"Give him what he really wants," Gina suggested, then delicately sipped the soup from her spoon. "Maybe he'll take you back. You need a handler."

"What he really wants is for someone to put a bullet in my head." Jacob dropped the fry he'd failed to work up the enthusiasm to eat and leaned back, pushing his plate away. "That why you're here?"

"Here in America? No, not even for you. In the city, yes. If I have to be in this country, at least I can have a little fun." Gina's nose wrinkled in distaste. "I prefer Europe this time of year."

"You prefer Europe any time of year," he reminded her, and grinned when she ruefully ducked her head.

His amusement faded as he realized he wasn't pretending. Despite everything, he was kind of happy to see her. Well, didn't that say a whole lot for his mental health? "So you going to do it? Pretty sure Wendy won't try and stop you."

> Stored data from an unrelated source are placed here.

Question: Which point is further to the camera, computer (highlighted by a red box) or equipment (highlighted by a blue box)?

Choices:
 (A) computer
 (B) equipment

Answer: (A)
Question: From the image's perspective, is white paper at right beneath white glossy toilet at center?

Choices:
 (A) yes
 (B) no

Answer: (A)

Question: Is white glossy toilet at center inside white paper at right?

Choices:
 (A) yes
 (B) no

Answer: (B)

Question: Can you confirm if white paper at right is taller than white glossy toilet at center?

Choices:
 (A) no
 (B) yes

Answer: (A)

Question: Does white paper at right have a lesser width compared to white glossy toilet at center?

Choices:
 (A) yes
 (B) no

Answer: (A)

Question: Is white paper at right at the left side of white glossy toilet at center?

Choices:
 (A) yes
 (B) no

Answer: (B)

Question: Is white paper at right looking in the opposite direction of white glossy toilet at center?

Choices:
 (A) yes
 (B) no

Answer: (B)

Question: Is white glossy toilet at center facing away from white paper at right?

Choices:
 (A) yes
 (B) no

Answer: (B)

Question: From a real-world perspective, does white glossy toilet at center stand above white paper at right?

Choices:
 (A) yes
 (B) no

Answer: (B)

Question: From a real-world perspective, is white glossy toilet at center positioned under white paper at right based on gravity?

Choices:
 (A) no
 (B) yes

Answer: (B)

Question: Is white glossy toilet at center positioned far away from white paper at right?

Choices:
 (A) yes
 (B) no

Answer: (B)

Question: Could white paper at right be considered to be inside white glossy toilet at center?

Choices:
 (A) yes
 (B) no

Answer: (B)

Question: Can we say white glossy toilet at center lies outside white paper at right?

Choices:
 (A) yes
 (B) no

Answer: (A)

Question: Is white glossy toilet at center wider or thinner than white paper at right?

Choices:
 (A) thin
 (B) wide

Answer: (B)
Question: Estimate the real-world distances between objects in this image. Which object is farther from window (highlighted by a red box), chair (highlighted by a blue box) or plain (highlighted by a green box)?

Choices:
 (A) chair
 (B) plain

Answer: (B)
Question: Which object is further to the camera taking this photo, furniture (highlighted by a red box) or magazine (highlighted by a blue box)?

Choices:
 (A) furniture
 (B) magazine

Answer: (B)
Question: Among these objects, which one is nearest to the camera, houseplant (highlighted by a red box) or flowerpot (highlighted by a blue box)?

Behind the counter, Hello-my-name-is-Wendy glanced up, then went back to her crossword.

"Not before I finish eating." Gina tore a piece off her roll. "And then not for thirty minutes after."

"Yeah, I think that's swimming, not assassination. Where is he? Spain?"

A noncommittal shrug. "You know him, he likes to travel."

"Give me a day to work it out," he bargained, catching her gaze again and aiming somewhere between desperate and sincere. "Give me one day and I won't fight you."

The first job they'd worked together, they'd had bad Intel, no exfil and zero trust. Both of them had been bloody before the last guy went down, but she'd laughed. Not from nerves or relief - with a bullet in her leg and three bodies at her feet, she'd laughed with this real, genuine joy that forced him to laugh right along with her.

He'd never been able to emulate it, and it turned out familiarity didn't make him immune. He grinned again and held up his hands as she giggled.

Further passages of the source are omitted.